▶ **Task prompt**
The listing that follows must be retyped exactly, without its pictures.

*** Opening Information given ***

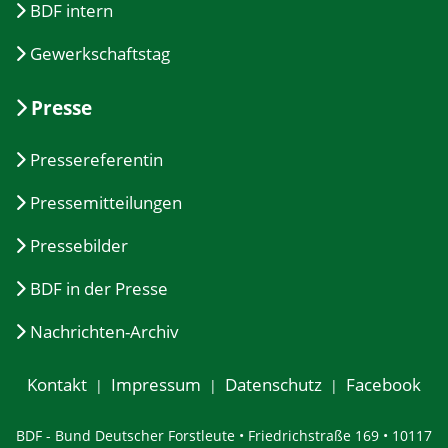
BDF intern
Gewerkschaftstag
Presse
Pressereferentin
Pressemitteilungen
Pressebilder
BDF in der Presse
Nachrichten-Archiv
Kontakt
Impressum
Datenschutz
Facebook
BDF - Bund Deutscher Forstleute • Friedrichstraße 169 • 10117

*** Closing Information given ***

▶ **Output for this exercise**
BDF intern
Gewerkschaftstag
Presse
Pressereferentin
Pressemitteilungen
Pressebilder
BDF in der Presse
Nachrichten-Archiv
Kontakt
Impressum
Datenschutz
Facebook
BDF - Bund Deutscher Forstleute • Friedrichstraße 169 • 10117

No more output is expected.